ABOUT THIS TASK — Count the lines below that include the word "each", then give that number and no other words.

-- SUPPLIED ENTRIES follows --

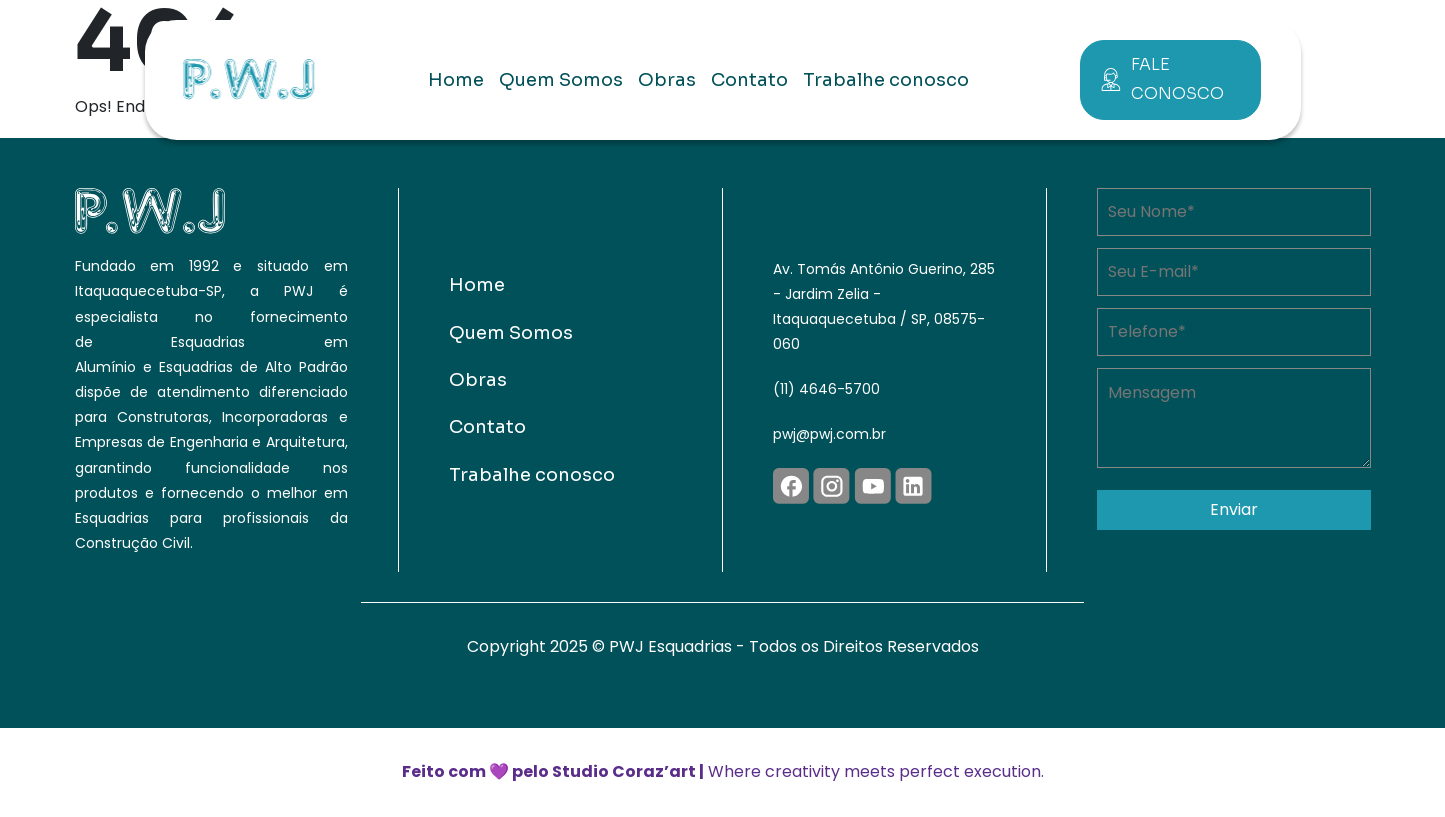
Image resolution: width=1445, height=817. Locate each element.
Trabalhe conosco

-- SUPPLIED ENTRIES concluded --
-- SUPPLIED ENTRIES follows --

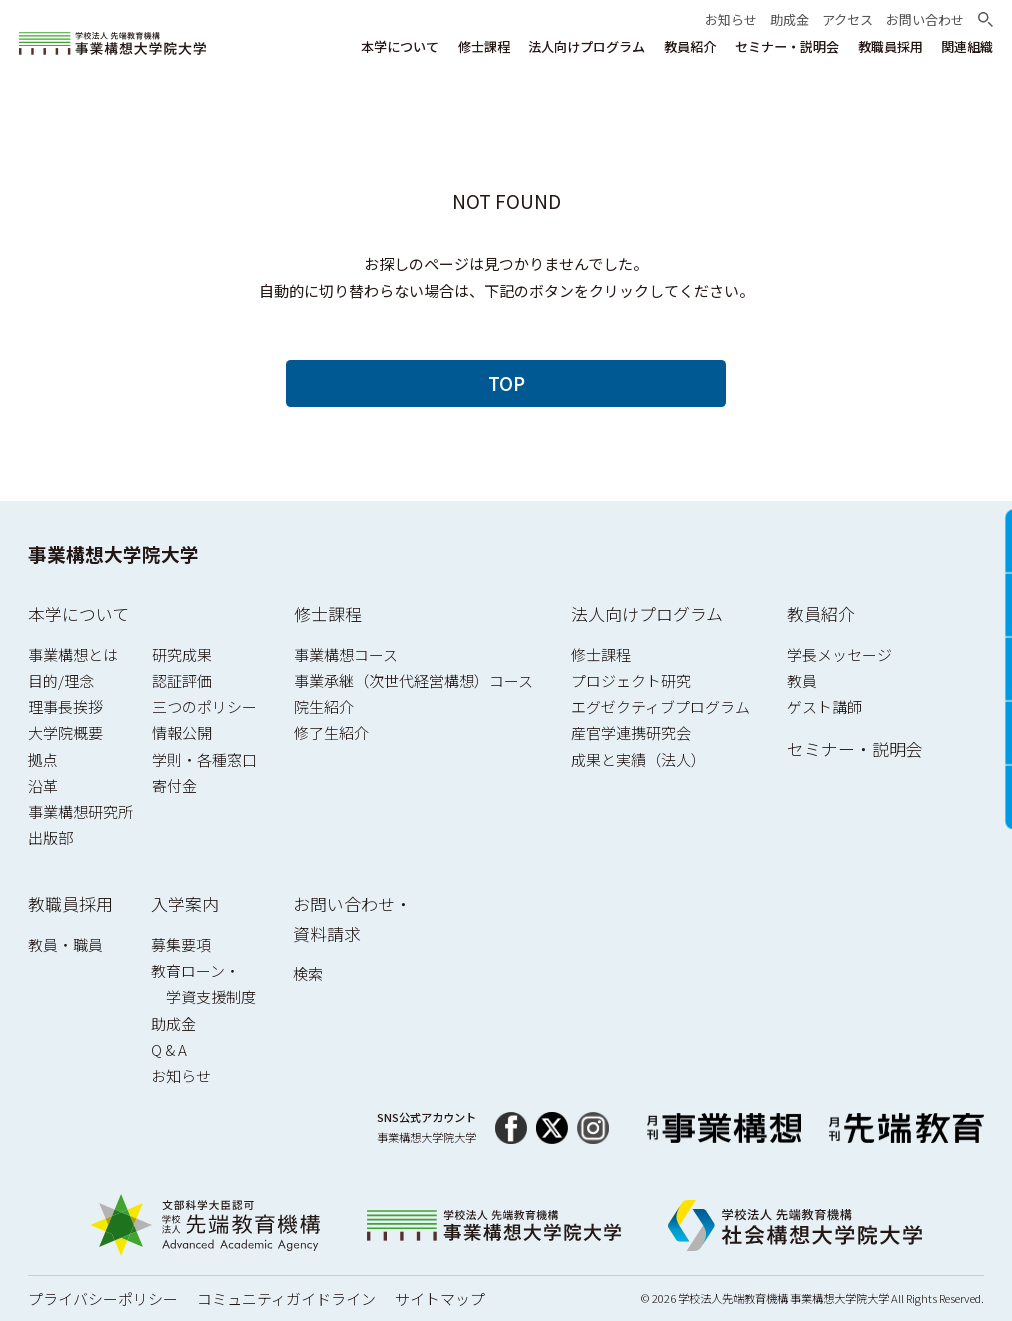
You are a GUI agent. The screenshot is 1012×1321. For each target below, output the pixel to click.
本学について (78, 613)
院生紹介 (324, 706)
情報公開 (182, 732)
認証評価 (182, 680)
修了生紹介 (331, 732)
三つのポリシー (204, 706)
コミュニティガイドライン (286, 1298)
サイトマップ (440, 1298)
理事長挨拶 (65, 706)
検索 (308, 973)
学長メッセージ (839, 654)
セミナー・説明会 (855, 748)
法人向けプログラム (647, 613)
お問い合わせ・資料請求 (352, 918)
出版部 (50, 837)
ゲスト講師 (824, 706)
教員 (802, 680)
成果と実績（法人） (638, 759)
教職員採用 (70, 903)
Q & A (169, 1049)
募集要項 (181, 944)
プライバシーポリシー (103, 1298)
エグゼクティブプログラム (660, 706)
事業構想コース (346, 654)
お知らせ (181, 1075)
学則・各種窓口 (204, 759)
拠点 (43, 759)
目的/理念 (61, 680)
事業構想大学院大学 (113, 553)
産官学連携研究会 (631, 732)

-- SUPPLIED ENTRIES concluded --

ANSWER FOR THE TASK — 2